Please report each line of the data below that contains "Statistik".

Saved data entries:
-----

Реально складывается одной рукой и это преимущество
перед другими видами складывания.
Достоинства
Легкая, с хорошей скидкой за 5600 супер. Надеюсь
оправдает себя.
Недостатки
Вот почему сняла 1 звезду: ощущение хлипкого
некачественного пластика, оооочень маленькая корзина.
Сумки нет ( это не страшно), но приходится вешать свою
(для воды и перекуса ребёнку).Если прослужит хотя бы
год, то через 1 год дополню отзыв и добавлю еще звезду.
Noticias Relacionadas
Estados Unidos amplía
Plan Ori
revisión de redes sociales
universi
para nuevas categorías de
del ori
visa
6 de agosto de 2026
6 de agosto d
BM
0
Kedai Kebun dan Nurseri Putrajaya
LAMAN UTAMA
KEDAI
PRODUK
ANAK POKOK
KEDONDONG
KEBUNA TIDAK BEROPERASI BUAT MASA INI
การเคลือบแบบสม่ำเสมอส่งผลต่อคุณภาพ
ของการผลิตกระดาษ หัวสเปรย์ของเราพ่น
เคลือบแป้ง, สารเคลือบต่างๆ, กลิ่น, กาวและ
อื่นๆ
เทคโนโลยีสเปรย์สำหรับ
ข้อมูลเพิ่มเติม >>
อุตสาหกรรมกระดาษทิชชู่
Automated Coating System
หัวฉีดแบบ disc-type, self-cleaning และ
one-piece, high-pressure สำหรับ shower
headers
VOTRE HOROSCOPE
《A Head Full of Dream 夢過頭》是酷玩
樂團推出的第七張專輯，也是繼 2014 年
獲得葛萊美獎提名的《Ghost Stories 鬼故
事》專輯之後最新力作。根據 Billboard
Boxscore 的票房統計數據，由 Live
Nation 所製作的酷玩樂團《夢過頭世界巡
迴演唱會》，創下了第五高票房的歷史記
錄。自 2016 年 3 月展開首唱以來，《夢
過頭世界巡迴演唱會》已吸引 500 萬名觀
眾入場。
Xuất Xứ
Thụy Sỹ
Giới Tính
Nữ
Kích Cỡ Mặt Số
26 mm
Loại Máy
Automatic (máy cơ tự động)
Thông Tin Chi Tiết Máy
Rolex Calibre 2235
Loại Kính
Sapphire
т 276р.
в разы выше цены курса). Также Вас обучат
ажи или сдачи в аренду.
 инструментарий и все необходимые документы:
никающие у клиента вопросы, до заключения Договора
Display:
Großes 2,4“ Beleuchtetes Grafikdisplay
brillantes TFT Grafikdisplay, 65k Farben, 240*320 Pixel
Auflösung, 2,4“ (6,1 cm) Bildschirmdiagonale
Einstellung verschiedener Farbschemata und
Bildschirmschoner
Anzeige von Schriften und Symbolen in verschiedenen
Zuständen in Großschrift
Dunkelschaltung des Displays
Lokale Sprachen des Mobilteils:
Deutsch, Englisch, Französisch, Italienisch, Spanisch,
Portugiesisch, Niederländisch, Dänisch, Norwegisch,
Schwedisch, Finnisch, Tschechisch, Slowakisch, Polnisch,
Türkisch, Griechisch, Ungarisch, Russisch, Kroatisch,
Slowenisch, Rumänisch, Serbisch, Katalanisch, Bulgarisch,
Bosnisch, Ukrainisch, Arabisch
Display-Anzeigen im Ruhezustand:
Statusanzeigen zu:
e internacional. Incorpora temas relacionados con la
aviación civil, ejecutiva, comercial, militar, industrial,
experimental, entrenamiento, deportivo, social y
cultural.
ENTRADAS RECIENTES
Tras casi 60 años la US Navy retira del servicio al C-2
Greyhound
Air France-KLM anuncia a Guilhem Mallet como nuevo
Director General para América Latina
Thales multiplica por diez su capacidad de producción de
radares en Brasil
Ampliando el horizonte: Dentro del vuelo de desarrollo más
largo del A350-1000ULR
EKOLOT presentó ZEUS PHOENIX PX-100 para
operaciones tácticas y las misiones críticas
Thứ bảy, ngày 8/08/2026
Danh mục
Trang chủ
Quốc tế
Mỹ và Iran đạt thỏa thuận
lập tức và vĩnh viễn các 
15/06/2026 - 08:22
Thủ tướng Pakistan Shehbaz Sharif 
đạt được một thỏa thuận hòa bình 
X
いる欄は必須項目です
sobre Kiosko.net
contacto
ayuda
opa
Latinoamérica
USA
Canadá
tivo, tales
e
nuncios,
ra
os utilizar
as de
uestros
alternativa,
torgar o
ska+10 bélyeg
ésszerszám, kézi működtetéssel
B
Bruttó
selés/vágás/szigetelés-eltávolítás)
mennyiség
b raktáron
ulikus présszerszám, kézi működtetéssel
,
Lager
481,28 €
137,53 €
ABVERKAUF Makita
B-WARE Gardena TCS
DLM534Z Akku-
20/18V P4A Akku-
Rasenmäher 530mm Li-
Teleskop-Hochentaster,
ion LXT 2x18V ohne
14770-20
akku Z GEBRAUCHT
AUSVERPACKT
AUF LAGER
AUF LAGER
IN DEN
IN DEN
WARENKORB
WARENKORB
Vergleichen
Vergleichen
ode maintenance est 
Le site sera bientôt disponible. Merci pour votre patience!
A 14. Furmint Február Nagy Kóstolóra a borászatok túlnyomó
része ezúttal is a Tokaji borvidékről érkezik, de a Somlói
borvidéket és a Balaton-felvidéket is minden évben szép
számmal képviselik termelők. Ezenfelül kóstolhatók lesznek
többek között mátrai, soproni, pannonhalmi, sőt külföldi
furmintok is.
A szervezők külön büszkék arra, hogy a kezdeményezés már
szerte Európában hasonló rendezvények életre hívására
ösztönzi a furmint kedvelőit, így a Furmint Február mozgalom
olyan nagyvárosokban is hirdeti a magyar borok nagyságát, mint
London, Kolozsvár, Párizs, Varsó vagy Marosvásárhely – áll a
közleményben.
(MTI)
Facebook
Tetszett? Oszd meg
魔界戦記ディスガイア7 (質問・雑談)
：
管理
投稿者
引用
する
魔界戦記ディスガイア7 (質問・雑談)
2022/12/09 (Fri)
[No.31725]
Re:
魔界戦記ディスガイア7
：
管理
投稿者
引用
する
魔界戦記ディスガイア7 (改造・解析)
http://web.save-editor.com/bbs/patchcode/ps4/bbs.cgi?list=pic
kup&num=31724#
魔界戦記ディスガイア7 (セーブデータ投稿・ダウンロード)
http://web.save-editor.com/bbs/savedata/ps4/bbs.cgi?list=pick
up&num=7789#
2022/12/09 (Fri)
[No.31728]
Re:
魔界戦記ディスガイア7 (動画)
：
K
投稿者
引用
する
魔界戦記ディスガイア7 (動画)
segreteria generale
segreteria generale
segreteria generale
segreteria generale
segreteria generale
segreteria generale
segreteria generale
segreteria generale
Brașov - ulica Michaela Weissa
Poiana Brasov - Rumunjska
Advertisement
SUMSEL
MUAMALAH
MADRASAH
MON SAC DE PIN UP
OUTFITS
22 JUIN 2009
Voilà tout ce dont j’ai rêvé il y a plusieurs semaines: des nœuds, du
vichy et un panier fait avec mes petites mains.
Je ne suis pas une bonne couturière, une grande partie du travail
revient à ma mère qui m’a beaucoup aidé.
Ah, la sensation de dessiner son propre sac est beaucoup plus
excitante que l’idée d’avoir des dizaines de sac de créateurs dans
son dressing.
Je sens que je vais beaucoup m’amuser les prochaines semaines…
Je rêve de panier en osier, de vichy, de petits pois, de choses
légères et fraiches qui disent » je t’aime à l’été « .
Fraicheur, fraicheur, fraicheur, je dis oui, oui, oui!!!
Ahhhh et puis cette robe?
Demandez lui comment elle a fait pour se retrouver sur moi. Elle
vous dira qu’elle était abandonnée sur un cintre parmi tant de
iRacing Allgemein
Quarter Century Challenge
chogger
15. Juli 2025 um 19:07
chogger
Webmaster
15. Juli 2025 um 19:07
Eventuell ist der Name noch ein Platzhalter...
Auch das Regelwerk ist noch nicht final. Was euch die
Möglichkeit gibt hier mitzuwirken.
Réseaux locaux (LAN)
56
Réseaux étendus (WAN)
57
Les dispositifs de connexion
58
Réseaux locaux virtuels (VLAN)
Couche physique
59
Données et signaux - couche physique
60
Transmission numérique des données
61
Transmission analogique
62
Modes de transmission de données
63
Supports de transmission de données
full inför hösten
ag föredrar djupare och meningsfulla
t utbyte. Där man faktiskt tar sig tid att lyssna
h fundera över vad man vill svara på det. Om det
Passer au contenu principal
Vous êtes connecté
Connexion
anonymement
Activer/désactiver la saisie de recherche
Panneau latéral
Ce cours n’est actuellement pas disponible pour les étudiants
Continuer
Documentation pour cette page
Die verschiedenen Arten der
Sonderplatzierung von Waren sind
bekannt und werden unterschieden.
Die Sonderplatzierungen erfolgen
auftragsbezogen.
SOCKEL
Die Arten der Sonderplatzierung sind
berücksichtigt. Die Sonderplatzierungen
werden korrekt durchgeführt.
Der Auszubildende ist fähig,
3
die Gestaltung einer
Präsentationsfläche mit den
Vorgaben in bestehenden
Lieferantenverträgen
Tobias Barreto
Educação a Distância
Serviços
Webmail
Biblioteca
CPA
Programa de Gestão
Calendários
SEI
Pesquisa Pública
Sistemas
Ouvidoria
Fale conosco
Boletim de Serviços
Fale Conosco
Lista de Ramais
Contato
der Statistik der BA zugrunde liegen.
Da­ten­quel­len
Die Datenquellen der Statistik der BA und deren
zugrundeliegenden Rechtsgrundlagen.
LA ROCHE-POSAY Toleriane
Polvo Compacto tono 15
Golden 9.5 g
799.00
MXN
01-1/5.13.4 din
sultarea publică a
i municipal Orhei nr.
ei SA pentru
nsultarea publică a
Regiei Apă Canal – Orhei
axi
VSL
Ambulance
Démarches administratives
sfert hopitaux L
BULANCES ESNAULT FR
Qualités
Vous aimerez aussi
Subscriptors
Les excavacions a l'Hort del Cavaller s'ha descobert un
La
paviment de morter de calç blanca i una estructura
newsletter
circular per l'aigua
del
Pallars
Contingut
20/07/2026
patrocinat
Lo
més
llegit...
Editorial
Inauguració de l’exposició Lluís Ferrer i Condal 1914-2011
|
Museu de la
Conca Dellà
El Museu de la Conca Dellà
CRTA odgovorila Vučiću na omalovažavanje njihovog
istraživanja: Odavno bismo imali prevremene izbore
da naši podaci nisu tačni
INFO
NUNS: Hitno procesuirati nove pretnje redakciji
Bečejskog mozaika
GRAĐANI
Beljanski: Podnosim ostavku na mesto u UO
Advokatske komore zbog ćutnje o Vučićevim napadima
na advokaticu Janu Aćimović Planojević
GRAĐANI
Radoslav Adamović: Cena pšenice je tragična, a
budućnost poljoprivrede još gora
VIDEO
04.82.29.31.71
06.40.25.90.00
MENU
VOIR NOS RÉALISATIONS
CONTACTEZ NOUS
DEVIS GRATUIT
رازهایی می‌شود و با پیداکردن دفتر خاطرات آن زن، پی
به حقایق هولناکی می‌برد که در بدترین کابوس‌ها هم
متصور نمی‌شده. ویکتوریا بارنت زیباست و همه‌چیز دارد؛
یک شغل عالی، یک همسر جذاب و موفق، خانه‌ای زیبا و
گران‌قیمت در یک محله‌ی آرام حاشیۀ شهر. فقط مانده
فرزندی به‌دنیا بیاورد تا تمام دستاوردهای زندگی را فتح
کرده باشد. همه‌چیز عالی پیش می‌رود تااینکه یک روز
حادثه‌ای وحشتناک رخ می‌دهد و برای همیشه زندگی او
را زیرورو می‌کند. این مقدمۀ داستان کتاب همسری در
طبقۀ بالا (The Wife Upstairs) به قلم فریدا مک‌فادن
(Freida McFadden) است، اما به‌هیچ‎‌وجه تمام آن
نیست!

-----

◆ Response for this exercise ◆
der Statistik der BA zugrunde liegen.
Die Datenquellen der Statistik der BA und deren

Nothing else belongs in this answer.